United States v. Terrell Hargrove

30 F.4th 189
CourtCourt of Appeals for the Fourth Circuit
DecidedMarch 29, 2022
Docket20-7709
StatusPublished
Cited by30 cases

This text of 30 F.4th 189 (United States v. Terrell Hargrove) is published on Counsel Stack Legal Research, covering Court of Appeals for the Fourth Circuit primary law. Counsel Stack provides free access to over 12 million legal documents including statutes, case law, regulations, and constitutions.

Bluebook
United States v. Terrell Hargrove, 30 F.4th 189 (4th Cir. 2022).

Opinion

PUBLISHED

UNITED STATES COURT OF APPEALS FOR THE FOURTH CIRCUIT

No. 20-7709

UNITED STATES OF AMERICA,

Plaintiff - Appellee,

v.

TERRELL ANTHONY HARGROVE, a/k/a Rell,

Defendant - Appellant.

No. 20-7726

Appeals from the United States District Court for the Eastern District of Virginia, at Richmond. John A. Gibney, Jr., Senior District Judge. (3:06-cr-00026-JAG-1; 3:18-cr- 00001-JAG-1)

Argued: December 9, 2021 Decided: March 29, 2022 Before GREGORY, Chief Judge, and NIEMEYER and QUATTLEBAUM, Circuit Judges.

Affirmed by published opinion. Judge Niemeyer wrote the opinion, in which Chief Judge Gregory and Judge Quattlebaum joined.

ARGUED: Joseph Stephen Camden, OFFICE OF THE FEDERAL PUBLIC DEFENDER, Richmond, Virginia, for Appellant. Jacqueline Romy Bechara, OFFICE OF THE UNITED STATES ATTORNEY, Alexandria, Virginia, for Appellee. ON BRIEF: Geremy C. Kamens, Federal Public Defender, OFFICE OF THE FEDERAL PUBLIC DEFENDER, Alexandria, Virginia, for Appellant.
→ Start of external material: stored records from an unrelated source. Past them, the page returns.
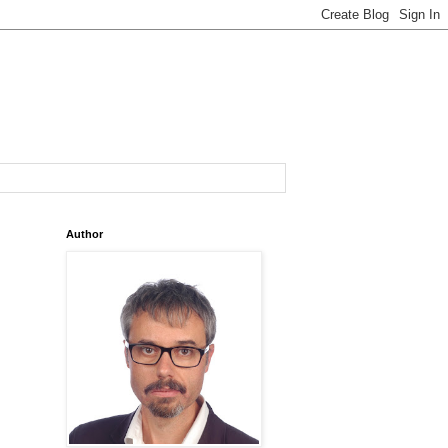
Author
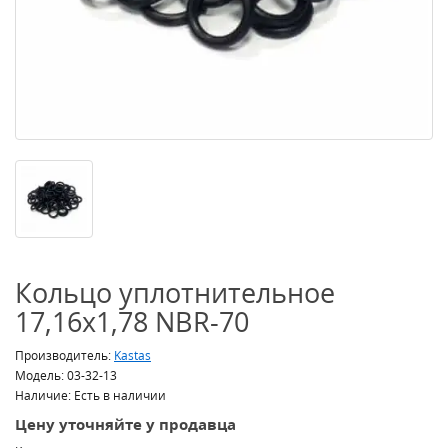
Кольцо уплотнительное
17,16x1,78 NBR-70
Производитель:
Kastas
Модель: 03-32-13
Наличие: Есть в наличии
Цену уточняйте у продавца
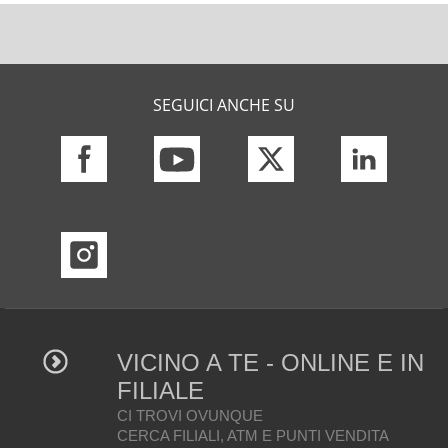
SEGUICI ANCHE SU
VICINO A TE - ONLINE E IN
FILIALE
CI TROVI OVUNQUE
CERCA FILIALI, ATM E PUNTI VENDITA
Raj Parekh, Acting United States Attorney, Alexandria, Virginia, Joseph Attias, Assistant United States Attorney, OFFICE OF THE UNITED STATES ATTORNEY, Richmond, Virginia, for Appellee.

2 NIEMEYER, Circuit Judge:

On July 7, 2020, Terrell Hargrove, a 36-year-old inmate at Federal Medical Center

Devens in Massachusetts, filed a motion for compassionate release from prison, under 18

U.S.C. § 3582(c)(1)(A)(i), alleging in support of it:

– that FMC Devens had “just recently reported positive COVID-19 test results”;

– that he has asthma, high blood pressure, and obstructive sleep apnea, making it

“reasonably probable” that he will suffer “severe complications” if he were to

contract COVID-19; and

– that he has a “clean disciplinary record,” has “participated in extensive

programming,” and has a “concrete release plan.”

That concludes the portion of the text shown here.